Albert von Thurn und Taxis übersteht Rallye-Crash
Albert Fürst von Thurn und Taxis ist nach einem Unfall bei einer Motorsport-Rallye in Österreich aus dem Krankenhaus entlassen worden. Der 42-jährige Unternehmer und Rennfahrer habe die Klinik einen Tag nach dem Geschehen verlassen können, teilte der Veranstalter mit. Der 42-Jährige sei überzeugt, dass er viele Schutzengel gehabt habe, zitierte ein Sprecher des Veranstalters den Motorsportler. Auch seine Beifahrerin habe das Krankenhaus verlassen können.

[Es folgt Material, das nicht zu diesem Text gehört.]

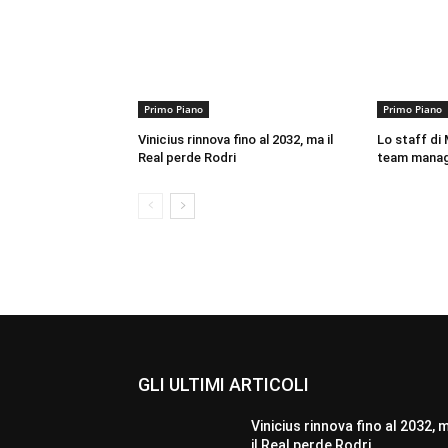
Primo Piano
Primo Piano
Vinicius rinnova fino al 2032, ma il
Lo staff di M
Real perde Rodri
team mana
GLI ULTIMI ARTICOLI
Vinicius rinnova fino al 2032, 
il Real perde Rodri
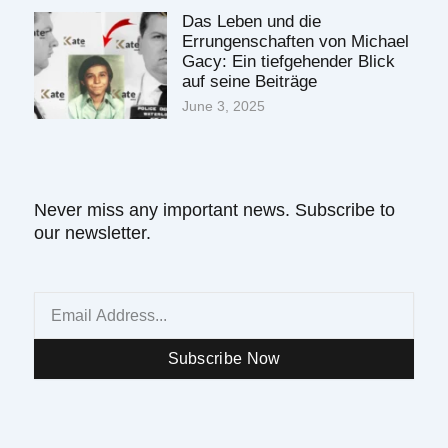
Das Leben und die
Errungenschaften von Michael
Gacy: Ein tiefgehender Blick
auf seine Beiträge
June 3, 2025
Never miss any important news. Subscribe to
our newsletter.
Email
Subscribe Now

(Keystone-SDA) Albert von Thurn und Taxis war am Freitag bei der Rebenland Rallye in der Steiermark von der Strasse abgekommen und mit seinem Fahrzeug 50 bis 70 Meter einen Abhang hinuntergestürzt. Der 42-Jährige wurde in ein Krankenhaus geflogen. Auch seine Beifahrerin wurde in eine Klinik gebracht. Unmittelbar nach dem Unfall hatte der Adelige über starke Schmerzen im Lendenwirbelbereich geklagt.
Sicherheitskäfig schützte den 42-Jährigen
Das Auto wurde von einem Kran geborgen. Dass nichts Schlimmeres passiert sei, habe der Fahrer dem Sicherheitskäfig zu verdanken, der in allen Rennfahrzeugen verbaut sei, so der Veranstalter. Die Sonderprüfung der Rallye sei nach dem Unfall neutralisiert – also ohne Zeitnahme – zu Ende gefahren worden. An der Rebenland Rallye nehmen 55 Teams teil.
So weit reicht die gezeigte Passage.